EXERCISE PROMPT:
Every line below needs to be reproduced exactly.

Data items:

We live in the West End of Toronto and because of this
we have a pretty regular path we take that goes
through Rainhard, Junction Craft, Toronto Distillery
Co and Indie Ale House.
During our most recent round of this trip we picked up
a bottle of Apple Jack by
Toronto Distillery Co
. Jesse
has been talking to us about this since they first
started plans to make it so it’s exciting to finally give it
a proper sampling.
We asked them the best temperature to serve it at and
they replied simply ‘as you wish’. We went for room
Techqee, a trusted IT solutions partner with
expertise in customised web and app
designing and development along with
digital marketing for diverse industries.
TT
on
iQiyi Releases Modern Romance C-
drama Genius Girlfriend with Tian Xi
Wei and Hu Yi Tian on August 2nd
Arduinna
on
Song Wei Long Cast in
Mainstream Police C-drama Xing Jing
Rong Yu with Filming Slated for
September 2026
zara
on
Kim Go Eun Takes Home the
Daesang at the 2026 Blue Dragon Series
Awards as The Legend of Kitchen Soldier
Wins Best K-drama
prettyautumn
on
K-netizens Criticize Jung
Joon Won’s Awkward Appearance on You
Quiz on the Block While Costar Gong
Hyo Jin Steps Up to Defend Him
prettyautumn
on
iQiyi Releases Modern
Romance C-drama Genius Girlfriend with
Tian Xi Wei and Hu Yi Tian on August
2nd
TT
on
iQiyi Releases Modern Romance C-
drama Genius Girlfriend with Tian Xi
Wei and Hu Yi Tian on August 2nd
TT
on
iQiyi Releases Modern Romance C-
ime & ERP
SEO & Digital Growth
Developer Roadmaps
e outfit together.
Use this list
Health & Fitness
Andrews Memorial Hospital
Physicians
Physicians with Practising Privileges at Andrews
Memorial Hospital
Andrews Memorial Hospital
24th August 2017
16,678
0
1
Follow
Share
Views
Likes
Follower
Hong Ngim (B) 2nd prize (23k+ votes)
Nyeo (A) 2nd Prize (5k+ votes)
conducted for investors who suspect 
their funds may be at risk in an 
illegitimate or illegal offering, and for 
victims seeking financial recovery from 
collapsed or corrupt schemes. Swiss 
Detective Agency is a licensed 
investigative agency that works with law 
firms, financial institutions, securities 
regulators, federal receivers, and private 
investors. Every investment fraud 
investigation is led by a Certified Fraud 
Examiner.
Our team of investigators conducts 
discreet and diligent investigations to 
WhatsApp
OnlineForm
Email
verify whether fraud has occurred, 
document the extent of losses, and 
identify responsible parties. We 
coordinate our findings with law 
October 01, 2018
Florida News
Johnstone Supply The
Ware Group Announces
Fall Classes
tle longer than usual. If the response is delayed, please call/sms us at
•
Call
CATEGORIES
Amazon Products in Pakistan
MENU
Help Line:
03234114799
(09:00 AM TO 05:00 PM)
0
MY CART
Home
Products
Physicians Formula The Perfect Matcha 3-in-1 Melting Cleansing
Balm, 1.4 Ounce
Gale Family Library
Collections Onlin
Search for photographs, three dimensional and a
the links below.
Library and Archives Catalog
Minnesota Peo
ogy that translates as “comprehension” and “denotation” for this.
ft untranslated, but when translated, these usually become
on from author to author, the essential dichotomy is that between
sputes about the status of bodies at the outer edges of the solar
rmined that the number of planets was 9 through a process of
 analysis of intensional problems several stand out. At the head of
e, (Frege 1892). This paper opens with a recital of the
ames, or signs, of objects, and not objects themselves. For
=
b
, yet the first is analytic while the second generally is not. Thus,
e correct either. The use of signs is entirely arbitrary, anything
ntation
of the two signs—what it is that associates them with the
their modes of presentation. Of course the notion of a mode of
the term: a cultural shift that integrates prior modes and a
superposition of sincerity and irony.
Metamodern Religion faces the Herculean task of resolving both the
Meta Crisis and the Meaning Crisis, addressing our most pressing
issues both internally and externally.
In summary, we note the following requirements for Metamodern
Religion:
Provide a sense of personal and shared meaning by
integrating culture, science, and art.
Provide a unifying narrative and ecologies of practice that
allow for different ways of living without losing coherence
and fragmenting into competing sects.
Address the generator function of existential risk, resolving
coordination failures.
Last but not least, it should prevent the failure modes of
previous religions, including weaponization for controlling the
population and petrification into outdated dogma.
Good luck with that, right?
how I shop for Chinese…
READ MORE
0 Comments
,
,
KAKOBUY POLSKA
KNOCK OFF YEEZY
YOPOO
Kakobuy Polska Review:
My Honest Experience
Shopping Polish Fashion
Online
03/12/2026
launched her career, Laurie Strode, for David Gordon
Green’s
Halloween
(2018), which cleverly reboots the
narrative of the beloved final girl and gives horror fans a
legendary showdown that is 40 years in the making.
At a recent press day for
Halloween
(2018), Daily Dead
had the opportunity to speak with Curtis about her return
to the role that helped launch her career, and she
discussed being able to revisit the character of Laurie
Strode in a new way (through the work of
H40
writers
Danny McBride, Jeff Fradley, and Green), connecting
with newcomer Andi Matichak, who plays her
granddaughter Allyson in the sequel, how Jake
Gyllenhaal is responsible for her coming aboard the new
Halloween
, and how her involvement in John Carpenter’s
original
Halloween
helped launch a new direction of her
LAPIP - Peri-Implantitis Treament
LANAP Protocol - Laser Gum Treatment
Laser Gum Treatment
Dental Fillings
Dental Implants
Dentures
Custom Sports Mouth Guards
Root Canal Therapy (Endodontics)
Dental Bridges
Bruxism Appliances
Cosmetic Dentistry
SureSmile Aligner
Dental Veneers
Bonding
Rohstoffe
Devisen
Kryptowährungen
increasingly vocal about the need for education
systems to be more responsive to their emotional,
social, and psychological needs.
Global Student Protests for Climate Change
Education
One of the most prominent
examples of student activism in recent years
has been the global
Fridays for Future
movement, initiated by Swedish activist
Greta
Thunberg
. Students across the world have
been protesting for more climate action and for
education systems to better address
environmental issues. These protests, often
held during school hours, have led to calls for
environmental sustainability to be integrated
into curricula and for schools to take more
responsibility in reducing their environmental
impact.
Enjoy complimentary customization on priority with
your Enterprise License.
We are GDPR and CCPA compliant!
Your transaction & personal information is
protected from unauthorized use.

TASK RESULT:
We live in the West End of Toronto and because of this
we have a pretty regular path we take that goes
through Rainhard, Junction Craft, Toronto Distillery
Co and Indie Ale House.
During our most recent round of this trip we picked up
a bottle of Apple Jack by
Toronto Distillery Co
. Jesse
has been talking to us about this since they first
started plans to make it so it’s exciting to finally give it
a proper sampling.
We asked them the best temperature to serve it at and
they replied simply ‘as you wish’. We went for room
Techqee, a trusted IT solutions partner with
expertise in customised web and app
designing and development along with
digital marketing for diverse industries.
TT
on
iQiyi Releases Modern Romance C-
drama Genius Girlfriend with Tian Xi
Wei and Hu Yi Tian on August 2nd
Arduinna
on
Song Wei Long Cast in
Mainstream Police C-drama Xing Jing
Rong Yu with Filming Slated for
September 2026
zara
on
Kim Go Eun Takes Home the
Daesang at the 2026 Blue Dragon Series
Awards as The Legend of Kitchen Soldier
Wins Best K-drama
prettyautumn
on
K-netizens Criticize Jung
Joon Won’s Awkward Appearance on You
Quiz on the Block While Costar Gong
Hyo Jin Steps Up to Defend Him
prettyautumn
on
iQiyi Releases Modern
Romance C-drama Genius Girlfriend with
Tian Xi Wei and Hu Yi Tian on August
2nd
TT
on
iQiyi Releases Modern Romance C-
drama Genius Girlfriend with Tian Xi
Wei and Hu Yi Tian on August 2nd
TT
on
iQiyi Releases Modern Romance C-
ime & ERP
SEO & Digital Growth
Developer Roadmaps
e outfit together.
Use this list
Health & Fitness
Andrews Memorial Hospital
Physicians
Physicians with Practising Privileges at Andrews
Memorial Hospital
Andrews Memorial Hospital
24th August 2017
16,678
0
1
Follow
Share
Views
Likes
Follower
Hong Ngim (B) 2nd prize (23k+ votes)
Nyeo (A) 2nd Prize (5k+ votes)
conducted for investors who suspect 
their funds may be at risk in an 
illegitimate or illegal offering, and for 
victims seeking financial recovery from 
collapsed or corrupt schemes. Swiss 
Detective Agency is a licensed 
investigative agency that works with law 
firms, financial institutions, securities 
regulators, federal receivers, and private 
investors. Every investment fraud 
investigation is led by a Certified Fraud 
Examiner.
Our team of investigators conducts 
discreet and diligent investigations to 
WhatsApp
OnlineForm
Email
verify whether fraud has occurred, 
document the extent of losses, and 
identify responsible parties. We 
coordinate our findings with law 
October 01, 2018
Florida News
Johnstone Supply The
Ware Group Announces
Fall Classes
tle longer than usual. If the response is delayed, please call/sms us at
•
Call
CATEGORIES
Amazon Products in Pakistan
MENU
Help Line:
03234114799
(09:00 AM TO 05:00 PM)
0
MY CART
Home
Products
Physicians Formula The Perfect Matcha 3-in-1 Melting Cleansing
Balm, 1.4 Ounce
Gale Family Library
Collections Onlin
Search for photographs, three dimensional and a
the links below.
Library and Archives Catalog
Minnesota Peo
ogy that translates as “comprehension” and “denotation” for this.
ft untranslated, but when translated, these usually become
on from author to author, the essential dichotomy is that between
sputes about the status of bodies at the outer edges of the solar
rmined that the number of planets was 9 through a process of
 analysis of intensional problems several stand out. At the head of
e, (Frege 1892). This paper opens with a recital of the
ames, or signs, of objects, and not objects themselves. For
=
b
, yet the first is analytic while the second generally is not. Thus,
e correct either. The use of signs is entirely arbitrary, anything
ntation
of the two signs—what it is that associates them with the
their modes of presentation. Of course the notion of a mode of
the term: a cultural shift that integrates prior modes and a
superposition of sincerity and irony.
Metamodern Religion faces the Herculean task of resolving both the
Meta Crisis and the Meaning Crisis, addressing our most pressing
issues both internally and externally.
In summary, we note the following requirements for Metamodern
Religion:
Provide a sense of personal and shared meaning by
integrating culture, science, and art.
Provide a unifying narrative and ecologies of practice that
allow for different ways of living without losing coherence
and fragmenting into competing sects.
Address the generator function of existential risk, resolving
coordination failures.
Last but not least, it should prevent the failure modes of
previous religions, including weaponization for controlling the
population and petrification into outdated dogma.
Good luck with that, right?
how I shop for Chinese…
READ MORE
0 Comments
,
,
KAKOBUY POLSKA
KNOCK OFF YEEZY
YOPOO
Kakobuy Polska Review:
My Honest Experience
Shopping Polish Fashion
Online
03/12/2026
launched her career, Laurie Strode, for David Gordon
Green’s
Halloween
(2018), which cleverly reboots the
narrative of the beloved final girl and gives horror fans a
legendary showdown that is 40 years in the making.
At a recent press day for
Halloween
(2018), Daily Dead
had the opportunity to speak with Curtis about her return
to the role that helped launch her career, and she
discussed being able to revisit the character of Laurie
Strode in a new way (through the work of
H40
writers
Danny McBride, Jeff Fradley, and Green), connecting
with newcomer Andi Matichak, who plays her
granddaughter Allyson in the sequel, how Jake
Gyllenhaal is responsible for her coming aboard the new
Halloween
, and how her involvement in John Carpenter’s
original
Halloween
helped launch a new direction of her
LAPIP - Peri-Implantitis Treament
LANAP Protocol - Laser Gum Treatment
Laser Gum Treatment
Dental Fillings
Dental Implants
Dentures
Custom Sports Mouth Guards
Root Canal Therapy (Endodontics)
Dental Bridges
Bruxism Appliances
Cosmetic Dentistry
SureSmile Aligner
Dental Veneers
Bonding
Rohstoffe
Devisen
Kryptowährungen
increasingly vocal about the need for education
systems to be more responsive to their emotional,
social, and psychological needs.
Global Student Protests for Climate Change
Education
One of the most prominent
examples of student activism in recent years
has been the global
Fridays for Future
movement, initiated by Swedish activist
Greta
Thunberg
. Students across the world have
been protesting for more climate action and for
education systems to better address
environmental issues. These protests, often
held during school hours, have led to calls for
environmental sustainability to be integrated
into curricula and for schools to take more
responsibility in reducing their environmental
impact.
Enjoy complimentary customization on priority with
your Enterprise License.
We are GDPR and CCPA compliant!
Your transaction & personal information is
protected from unauthorized use.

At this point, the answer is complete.